The birds mentioned above were seen just about everywhere on the island and won’t be mentioned again.
Day 1. On the first morning pre-breakfast I walked out to Pigeon point. Along the shoreline there were a small flock of sanderling and a number of turnstones and by/on the fishing boats were laughing gulls, royal, Sandwich and Cayenne terns (a yellow billed Sandwich tern that may be split sometime). This was the only place I saw terns during the whole week. Inland of the beach is mainly down to palm trees plus lawns so the area was very quiet bird-wise though that first morning I did find a pair of red crowned woodpeckers and on every visit there (we used it as an alternative to the hotel beach) tropical kingbirds and spectacled thrushes were seen.
|Royal, Sandwich and Cayenne terns plus laughing gull|
|Pier at Pigeon Point|
The rest of day 1 was spent lazing around on the hotel beach.
Day 2 was one of the big birding days – a visit to the rain forest with Peter Cox.
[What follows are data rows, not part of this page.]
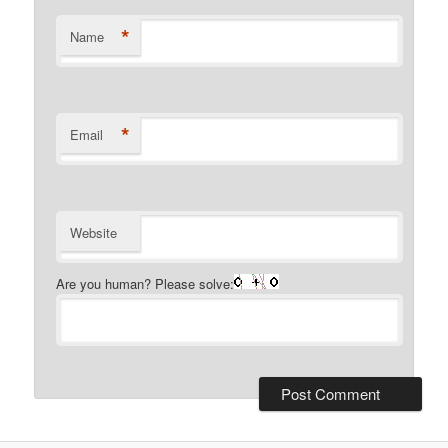
*
Name
*
Email
Website
Are you human? Please solve:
I had warned Peter that I wanted to photograph the birds we found and we had a private hire to avoid any problems with customers who wanted to rack up ticks.
Peter plus his driver, Lester, picked us at 6.30 and we drove to Scarborough to pick up Northside Road to Mason Hall from where we drove up the north coast of the island to the rain forest. We stopped at several places along the Northside Road seeing orange winged parrot, yellow bellied elania, green kingfisher, black crowned night heron, green heron, spotted sandpiper, crested ororpendoloa, giant shiny cowbird, During the climb up to the rain forest we stopped on numerous occasions to search for birds in the roadside trees in this way Peter found a red legged honey creeper(the only one seen), rufous tailed jacamar, 2 giant black hawks overhead, and we saw a red tailed boa (found by a forest ranger who held onto it because he knew we were coming).
|Red-legged Honet Creeper|
|Great Black Hawk|
In the rain forest itself Peter knew of a blue-backed manakin lecking site and we spent quite a long time watching them perform their dance. Peter also knew of a white tailed sabre wing display area where again it was a matter of waiting quietly for them to turn up/return. Also in the rain forest Angie found our first collared trogon – a female.
Photography in the forest was extremely challenging and the pictures achieved hardly gallery shots but I did manage shots of the main target.
When we returned to the bus Lester had found a couple of male collared trogon in the roadside trees so the next 30-45 minutes was spent trying to photograph them.
Due to the photography I did missed a few birds that Peter found - northern water thrush along Mason Hall road (I was trying to get a picture of green kingfisher) and yellow and ochre flycatcher (I was after jacamar pictures). I also failed to get a picture of the olivaceous tree creeper that appeared 30 feet above our heads as we watched the sabre wings.
At first Peter would be continuously seeking out new birds but once he saw I really did want to get photographs of the main species he concentrated on finding the best views possible and waited patiently – this was especially true of the trogons where both Peter and Lester were constantly re-finding the birds ( 2 males) after they had moved and scouting out better vantage points.
All in all an excellent day with all the major rain forest birds captured on digit.